The second step is to find the email address which is the closest to that name (whether it is displayed before the name or after). So I am looking for both: email before and email after.
For that particular purpose I wrote this regex expression:
for name in full_name_list:
# full name followed by the email
print(re.findall(name+'.*?([A-z0-9_.-]+?@[A-z0-9_.-]+?\.[A-z]+)', source))
# email followed by full name
print(re.findall('([A-z0-9_.-]+?@[A-z0-9_.-]+?\.\w+?.+?'+name+')', source))
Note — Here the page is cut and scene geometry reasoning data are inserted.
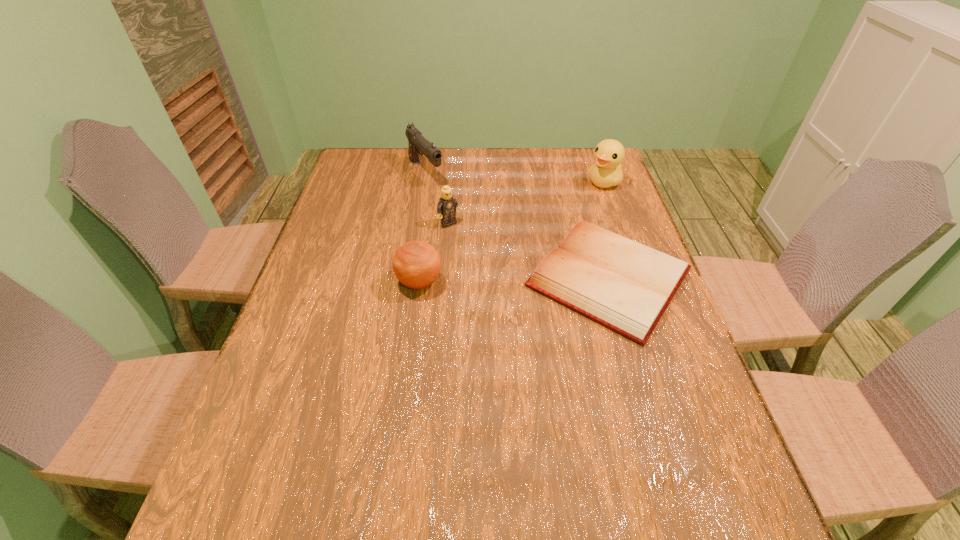 Find the location of a particular element. vacant area located 0.160m in front of the Lego is located at coordinates (486, 260).

Image resolution: width=960 pixels, height=540 pixels. I want to click on vacant space located 0.220m in front of the Lego, so click(x=498, y=273).

Where is `vacant area located 0.400m in front of the Lego`? vacant area located 0.400m in front of the Lego is located at coordinates (540, 316).

I want to click on vacant position located on the face of the duck, so click(x=560, y=222).

Identify the location of vacant space located on the face of the duck. This screenshot has width=960, height=540. (575, 208).

Locate an element on the screen. This screenshot has height=540, width=960. blank area located 0.150m on the face of the duck is located at coordinates (572, 211).

You are a GUI agent. You are given a task and a screenshot of the screen. Output one action in this format:
    pyautogui.click(x=<x>, y=<y>)
    Task: Click on the gun that is at the far edge
    This screenshot has width=960, height=540.
    Given the screenshot: What is the action you would take?
    pyautogui.click(x=418, y=144)

Find the location of a particular element. duck located in the far edge section of the desktop is located at coordinates (608, 154).

Image resolution: width=960 pixels, height=540 pixels. I want to click on Bible present at the right edge, so click(x=626, y=286).

You are a GUI agent. You are given a task and a screenshot of the screen. Output one action in this format:
    pyautogui.click(x=<x>, y=<y>)
    Task: Click on the duck that is positioned at the right edge
    
    Given the screenshot: What is the action you would take?
    pyautogui.click(x=608, y=154) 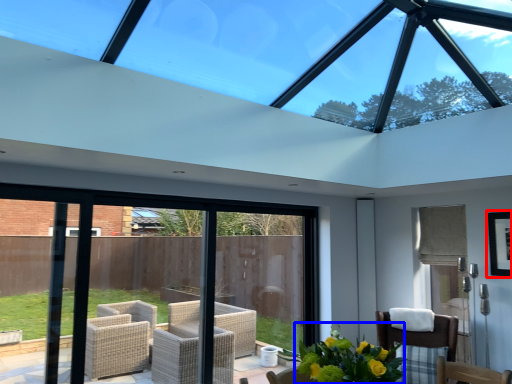 Question: Which object is closer to the camera taking this photo, picture frame (highlighted by a red box) or floral arrangement (highlighted by a blue box)?

Choices:
 (A) picture frame
 (B) floral arrangement

Answer: (B) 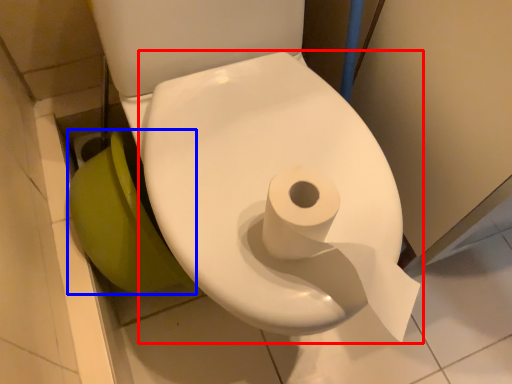 Question: Which object appears closest to the camera in this image, toilet (highlighted by a red box) or toilet bowl (highlighted by a blue box)?

Choices:
 (A) toilet
 (B) toilet bowl

Answer: (A) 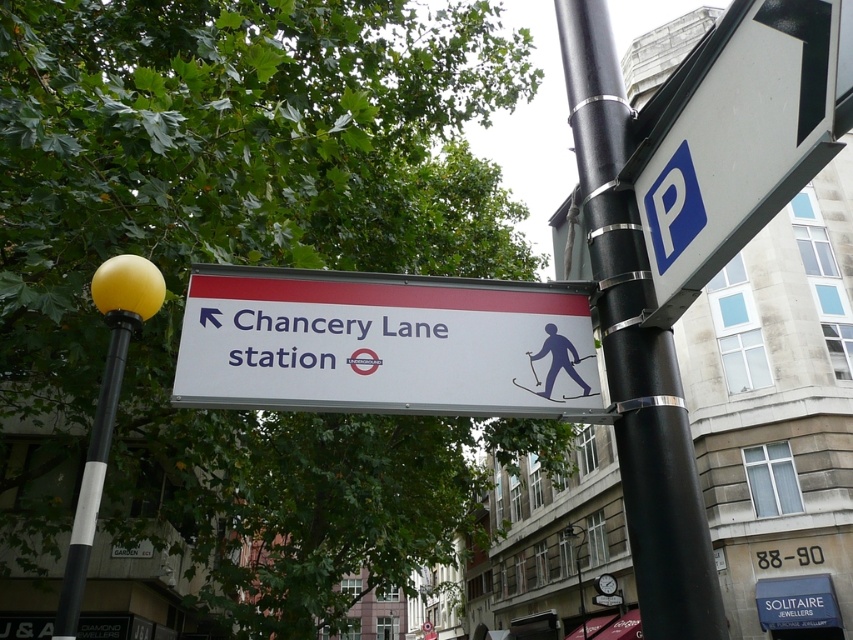 Can you confirm if white plastic sign at center is positioned below blue plastic parking sign at upper right?

Yes, white plastic sign at center is below blue plastic parking sign at upper right.

Between white plastic sign at center and blue plastic parking sign at upper right, which one has more height?

Standing taller between the two is blue plastic parking sign at upper right.

Identify the location of white plastic sign at center. The image size is (853, 640). (386, 344).

Is blue plastic parking sign at upper right in front of black metallic pole at upper right?

Yes, it is.

Which is in front, point (735, 84) or point (648, 515)?

Positioned in front is point (735, 84).

You are a GUI agent. You are given a task and a screenshot of the screen. Output one action in this format:
    pyautogui.click(x=<x>, y=<y>)
    Task: Click on the blue plastic parking sign at upper right
    
    Given the screenshot: What is the action you would take?
    pyautogui.click(x=735, y=136)

Who is shorter, blue plastic parking sign at upper right or matte blue skier at center?

Standing shorter between the two is matte blue skier at center.

Where is `blue plastic parking sign at upper right`? The height and width of the screenshot is (640, 853). blue plastic parking sign at upper right is located at coordinates (735, 136). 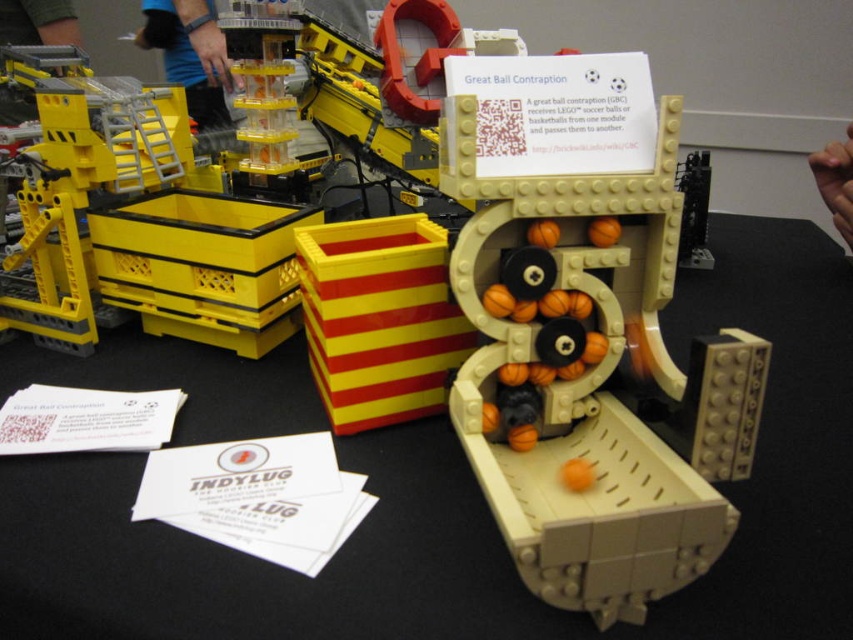 You are looking at the LEGO Great Ball Contraption. Where is the beige plastic table at center located in terms of its 2D coordinates?

The beige plastic table at center is located at the 2D coordinates point (480,508).

You are organizing a LEGO exhibition and need to place a beige plastic table at center and a yellow plastic container at left. Given the space constraints, which object requires more floor space?

The beige plastic table at center requires more floor space because it is bigger than the yellow plastic container at left.

You are standing in front of the LEGO Great Ball Contraption and want to know how far a specific point on the structure is from your eyes. The point is labeled as point (6,540) in the image. Can you determine the distance of this point from your eyes?

The distance of point (6,540) from the camera is 17.66 inches. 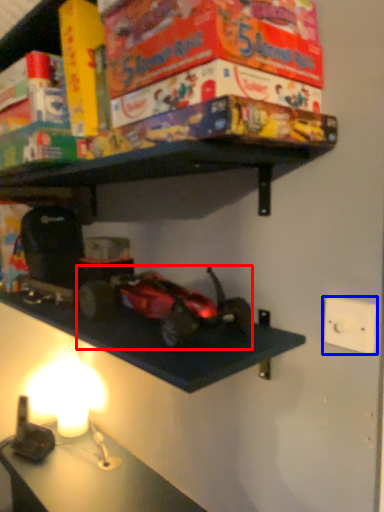 Question: Which point is closer to the camera, toy (highlighted by a red box) or light switch (highlighted by a blue box)?

Choices:
 (A) toy
 (B) light switch

Answer: (A)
Now here is the deal, assuming that my source code is like that and that my full_name_list=['John Doe', 'James Henry', 'Jane Doe']
:
" John Doe is part of our team and here is his email: johndoe@something.com. James Henry is also part of our team and here his email: jameshenry@something.com. Jane Doe is the team manager and you can contact her at that address: janedoe@something.com"
The first regex returns the name with the closest email after it, which is what I want. However the second regex always starts from the first email it founds and stops when it matches the name, which is odd since I asking to look for the least amount of character between the email and the name.... (or at least I think I am)
Is my assumption correct? If yes, what's happening? If not, how can I fix that?